------ MATERIALS PROVIDED ------

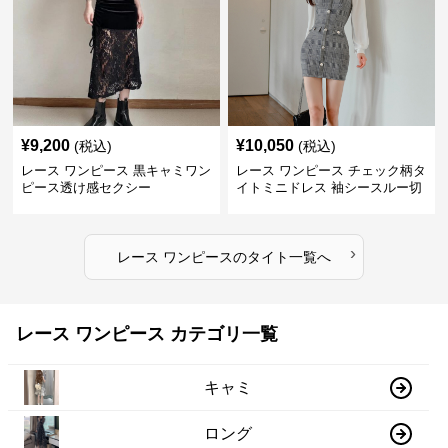
¥
9,200
¥
10,050
(税込)
(税込)
レース ワンピース 黒キャミワン
レース ワンピース チェック柄タ
ピース透け感セクシー
イトミニドレス 袖シースルー切
替
›
レース ワンピース
の
タイト
一覧へ
レース ワンピース カテゴリ一覧
キャミ
ロング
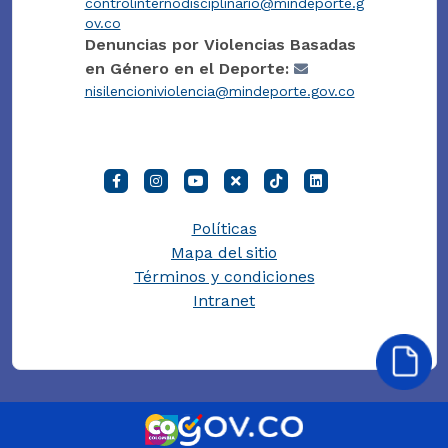
controlinternodisciplinario@mindeporte.g
ov.co
Denuncias por Violencias Basadas
en Género en el Deporte:
nisilencioniviolencia@mindeporte.gov.co
Políticas
Mapa del sitio
Términos y condiciones
Intranet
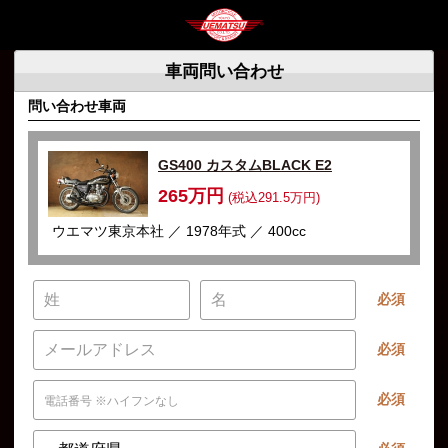
車両問い合わせ
問い合わせ車両
GS400 カスタムBLACK E2
265万円
(税込291.5万円)
ウエマツ東京本社 ／ 1978年式 ／ 400cc
必須
必須
必須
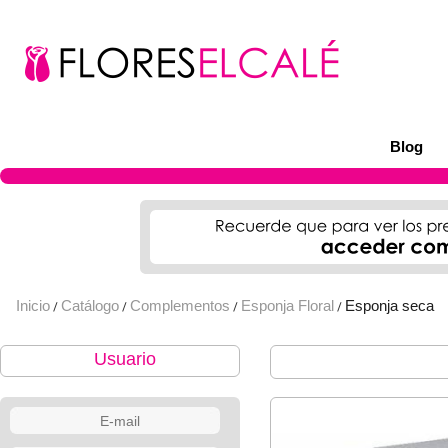
Blog
Inicio
Catálogo
Complementos
Esponja Floral
Esponja seca
/
/
/
/
Usuario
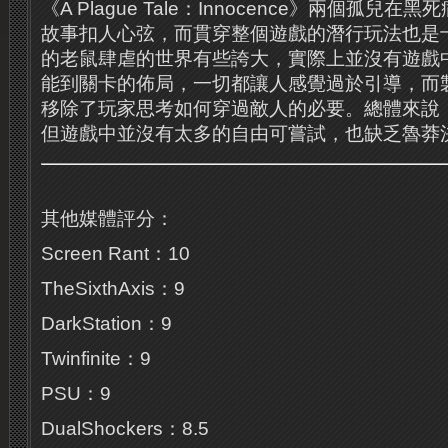
《A Plague Tale：Innocence》兩個孤
故事扣人心弦，而貫穿整個遊戲的潛行玩法也是
的老鼠肆虐的世界有些誇大，實際上並沒有遊戲
能到關卡的佈局，一切都讓人感覺過於引導，而
移除了玩家思考如何穿過敵人的必要。總體來說
但遊戲中並沒有太多的自由可嘗試，也缺乏魯莽
其他媒體評分：
Screen Rant：10
TheSixthAxis：9
DarkStation：9
Twinfinite：9
PSU：9
DualShockers：8.5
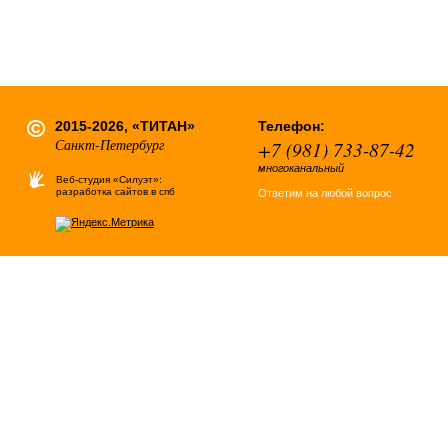
2015-2026, «ТИТАН»
Телефон:
Санкт-Петербург
+7 (981) 733-87-42
многоканальный
Веб-студия «Силуэт»:
разработка сайтов в спб
Ответим на любой вопрос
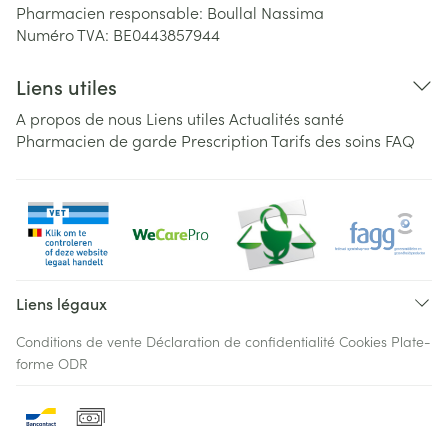
Pharmacien responsable:
Boullal Nassima
Numéro TVA:
BE0443857944
Liens utiles
A propos de nous
Liens utiles
Actualités santé
Pharmacien de garde
Prescription
Tarifs des soins
FAQ
Liens légaux
Conditions de vente
Déclaration de confidentialité
Cookies
Plate-
forme ODR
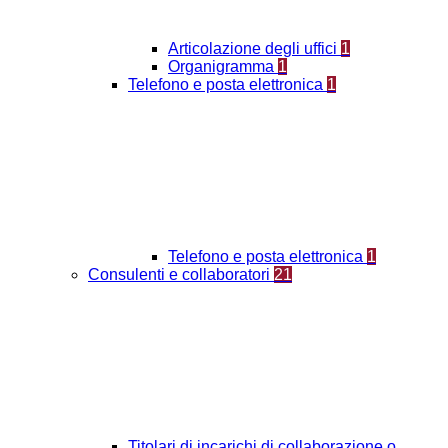
Articolazione degli uffici
1
Organigramma
1
Telefono e posta elettronica
1
Telefono e posta elettronica
1
Consulenti e collaboratori
21
Titolari di incarichi di collaborazione o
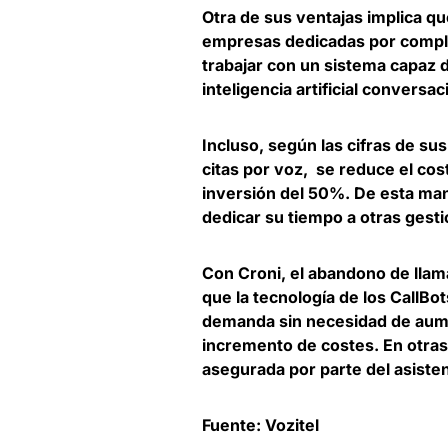
Otra de sus ventajas implica qu
empresas dedicadas por complet
trabajar con un
sistema capaz d
inteligencia artificial conversac
Incluso, según las cifras de sus
citas por voz, se reduce el cos
inversión del 50%
. De esta man
dedicar su tiempo a otras gest
Con Croni,
el abandono de llam
que la tecnología de los CallBo
demanda sin necesidad de aument
incremento de costes. En otras 
asegurada por parte del asisten
Fuente: Vozitel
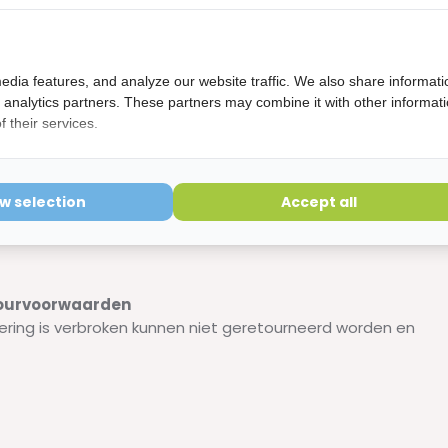
edia features, and analyze our website traffic. We also share informati
d analytics partners. These partners may combine it with other informat
 their services.
weg.
ow selection
Accept all
etourvoorwaarden
ering is verbroken kunnen niet geretourneerd worden en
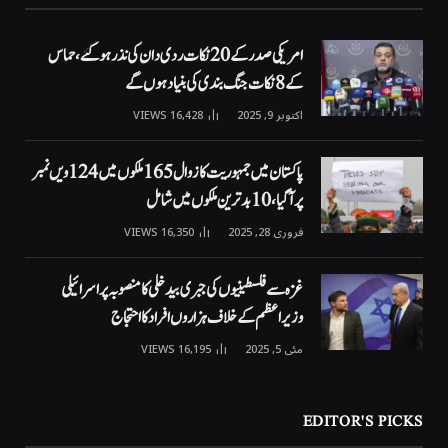
امریکی صدر کے 20 نکات ردی دان کی نذر ہوگئے، حماس
کے 8 نکات جنگ بندی کی بنیاد ہوں گے
اکتوبر 9, 2025
16,428
VIEWS
پاکستان میں جمہوریت کا زوال 165 ملکوں میں 124ویں نمبر
پر آگیا، 10 بدترین ملکوں میں شامل
فروری 28, 2025
16,350
VIEWS
غزہ سے فلسطینیوں کی جبری بیدخلی کا منصوبہ پر اسرائیلی
وزیراعظم کے خلاف ہزاروں افراد کا احتجاج
مئی 5, 2025
16,195
VIEWS
EDITOR'S PICKS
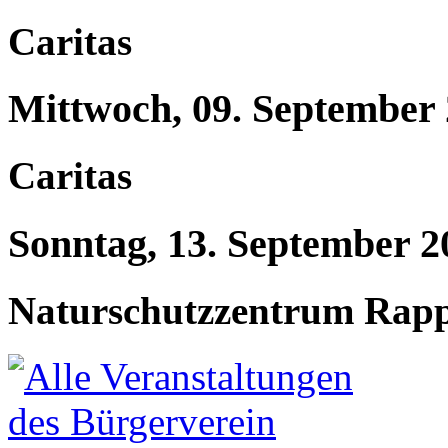
Caritas
Mittwoch, 09. September
Caritas
Sonntag, 13. September 2
Naturschutzzentrum Rap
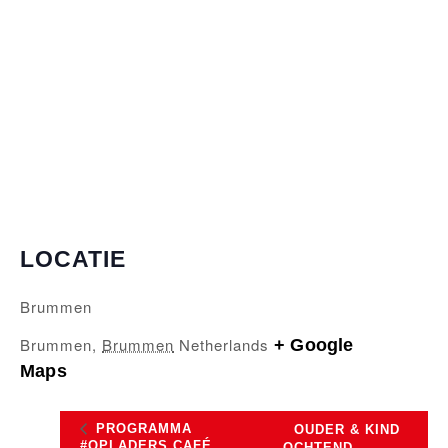
LOCATIE
Brummen
Brummen
,
Brummen
Netherlands
+ Google
Maps
PROGRAMMA
OUDER & KIND
#OPLADERS CAFÉ
OCHTEND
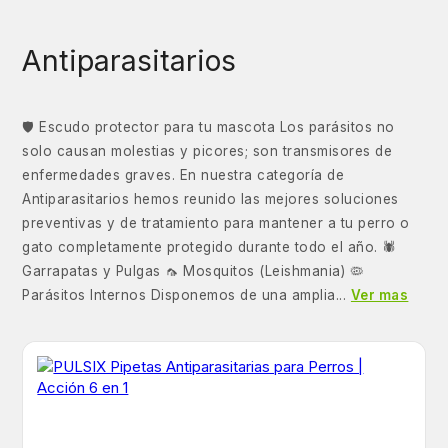
Antiparasitarios
🛡️ Escudo protector para tu mascota Los parásitos no
solo causan molestias y picores; son transmisores de
enfermedades graves. En nuestra categoría de
Antiparasitarios hemos reunido las mejores soluciones
preventivas y de tratamiento para mantener a tu perro o
gato completamente protegido durante todo el año. 🕷️
Garrapatas y Pulgas 🦟 Mosquitos (Leishmania) 🦠
Parásitos Internos Disponemos de una amplia...
Ver mas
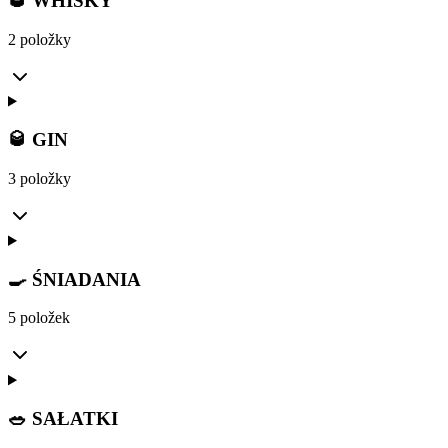
🥃 WHISKY
2 položky
🥃 GIN
3 položky
🍳 ŚNIADANIA
5 položek
🥗 SAŁATKI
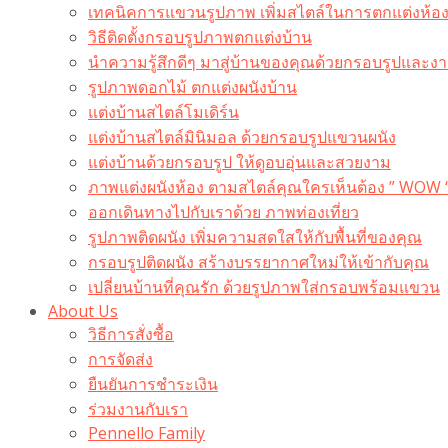
เทคนิคการแขวนรูปภาพ เพิ่มสไตล์ในการตกแต่งห้อ
วิธีติดตั้งกรอบรูปภาพตกแต่งบ้าน
นำความรู้สึกดีๆ มาสู่บ้านของคุณด้วยกรอบรูปและงาน
รูปภาพดอกไม้ ตกแต่งผนังบ้าน
แต่งบ้านสไตล์โมเดิร์น
แต่งบ้านสไตล์มินิมอล ด้วยกรอบรูปแขวนผนัง
แต่งบ้านด้วยกรอบรูป ให้ดูอบอุ่นและสวยงาม
ภาพแต่งผนังห้อง ตามสไตล์คุณใครเห็นต้อง ” WOW 
ออกเดินทางไปกับเราด้วย ภาพท่องเที่ยว
รูปภาพติดผนัง เพิ่มความสดใสให้กับพื้นที่ของคุณ
กรอบรูปติดผนัง สร้างบรรยากาศใหม่ให้เข้ากับคุณ
เปลี่ยนบ้านที่คุณรัก ด้วยรูปภาพใส่กรอบพร้อมแขวน​
About Us
วิธีการสั่งซื้อ
การจัดส่ง
ยืนยันการชำระเงิน
ร่วมงานกับเรา
Pennello Family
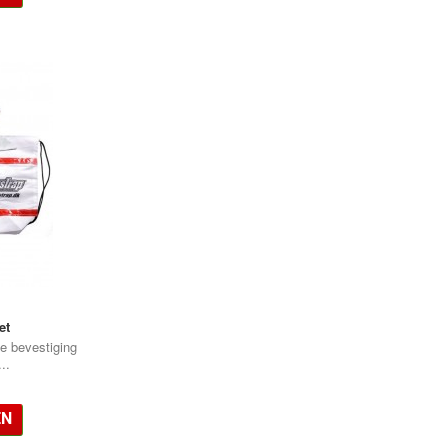
et
e bevestiging
..
EN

------

### TASK GOAL
Set down the whole listing word for word, omitting the pictures.

### EXERCISE OUTPUT
¥
9,200
¥
10,050
(税込)
(税込)
レース ワンピース 黒キャミワン
レース ワンピース チェック柄タ
ピース透け感セクシー
イトミニドレス 袖シースルー切
替
›
レース ワンピース
の
タイト
一覧へ
レース ワンピース カテゴリ一覧
キャミ
ロング
controlinternodisciplinario@mindeporte.g
ov.co
Denuncias por Violencias Basadas
en Género en el Deporte:
nisilencioniviolencia@mindeporte.gov.co
Políticas
Mapa del sitio
Términos y condiciones
Intranet
車両問い合わせ
問い合わせ車両
GS400 カスタムBLACK E2
265万円
(税込291.5万円)
ウエマツ東京本社 ／ 1978年式 ／ 400cc
必須
必須
必須
Blog
Inicio
Catálogo
Complementos
Esponja Floral
Esponja seca
/
/
/
/
Usuario
《A Plague Tale：Innocence》兩個孤
故事扣人心弦，而貫穿整個遊戲的潛行玩法也是
的老鼠肆虐的世界有些誇大，實際上並沒有遊戲
能到關卡的佈局，一切都讓人感覺過於引導，而
移除了玩家思考如何穿過敵人的必要。總體來說
但遊戲中並沒有太多的自由可嘗試，也缺乏魯莽
其他媒體評分：
Screen Rant：10
TheSixthAxis：9
DarkStation：9
Twinfinite：9
PSU：9
DualShockers：8.5
2015-2026, «ТИТАН»
Телефон:
Санкт-Петербург
+7 (981) 733-87-42
многоканальный
Веб-студия «Силуэт»:
разработка сайтов в спб
Ответим на любой вопрос
Pharmacien responsable:
Boullal Nassima
Numéro TVA:
BE0443857944
Liens utiles
A propos de nous
Liens utiles
Actualités santé
Pharmacien de garde
Prescription
Tarifs des soins
FAQ
Liens légaux
Conditions de vente
Déclaration de confidentialité
Cookies
Plate-
forme ODR
Articolazione degli uffici
1
Organigramma
1
Telefono e posta elettronica
1
Telefono e posta elettronica
1
Consulenti e collaboratori
21
Titolari di incarichi di collaborazione o
Otra de sus ventajas implica qu
empresas dedicadas por complet
trabajar con un
sistema capaz d
inteligencia artificial conversac
Incluso, según las cifras de sus
citas por voz, se reduce el cos
inversión del 50%
. De esta man
dedicar su tiempo a otras gest
Con Croni,
el abandono de llam
que la tecnología de los CallBo
demanda sin necesidad de aument
incremento de costes. En otras 
asegurada por parte del asisten
Fuente: Vozitel
edia features, and analyze our website traffic. We also share informati
d analytics partners. These partners may combine it with other informat
 their services.
weg.
ow selection
Accept all
etourvoorwaarden
ering is verbroken kunnen niet geretourneerd worden en
امریکی صدر کے 20 نکات ردی دان کی نذر ہوگئے، حماس
کے 8 نکات جنگ بندی کی بنیاد ہوں گے
اکتوبر 9, 2025
16,428
VIEWS
پاکستان میں جمہوریت کا زوال 165 ملکوں میں 124ویں نمبر
پر آگیا، 10 بدترین ملکوں میں شامل
فروری 28, 2025
16,350
VIEWS
غزہ سے فلسطینیوں کی جبری بیدخلی کا منصوبہ پر اسرائیلی
وزیراعظم کے خلاف ہزاروں افراد کا احتجاج
مئی 5, 2025
16,195
VIEWS
EDITOR'S PICKS
Caritas
Mittwoch, 09. September
Caritas
Sonntag, 13. September 2
Naturschutzzentrum Rap
LOCATIE
Brummen
Brummen
,
Brummen
Netherlands
+ Google
Maps
PROGRAMMA
OUDER & KIND
#OPLADERS CAFÉ
OCHTEND
Antiparasitarios
🛡️ Escudo protector para tu mascota Los parásitos no
solo causan molestias y picores; son transmisores de
enfermedades graves. En nuestra categoría de
Antiparasitarios hemos reunido las mejores soluciones
preventivas y de tratamiento para mantener a tu perro o
gato completamente protegido durante todo el año. 🕷️
Garrapatas y Pulgas 🦟 Mosquitos (Leishmania) 🦠
Parásitos Internos Disponemos de una amplia...
Ver mas
🥃 WHISKY
2 položky
🥃 GIN
3 položky
🍳 ŚNIADANIA
5 položek
🥗 SAŁATKI
เทคนิคการแขวนรูปภาพ เพิ่มสไตล์ในการตกแต่งห้อ
วิธีติดตั้งกรอบรูปภาพตกแต่งบ้าน
นำความรู้สึกดีๆ มาสู่บ้านของคุณด้วยกรอบรูปและงาน
รูปภาพดอกไม้ ตกแต่งผนังบ้าน
แต่งบ้านสไตล์โมเดิร์น
แต่งบ้านสไตล์มินิมอล ด้วยกรอบรูปแขวนผนัง
แต่งบ้านด้วยกรอบรูป ให้ดูอบอุ่นและสวยงาม
ภาพแต่งผนังห้อง ตามสไตล์คุณใครเห็นต้อง ” WOW 
ออกเดินทางไปกับเราด้วย ภาพท่องเที่ยว
รูปภาพติดผนัง เพิ่มความสดใสให้กับพื้นที่ของคุณ
กรอบรูปติดผนัง สร้างบรรยากาศใหม่ให้เข้ากับคุณ
เปลี่ยนบ้านที่คุณรัก ด้วยรูปภาพใส่กรอบพร้อมแขวน​
About Us
วิธีการสั่งซื้อ
การจัดส่ง
ยืนยันการชำระเงิน
ร่วมงานกับเรา
Pennello Family
et
e bevestiging
..
EN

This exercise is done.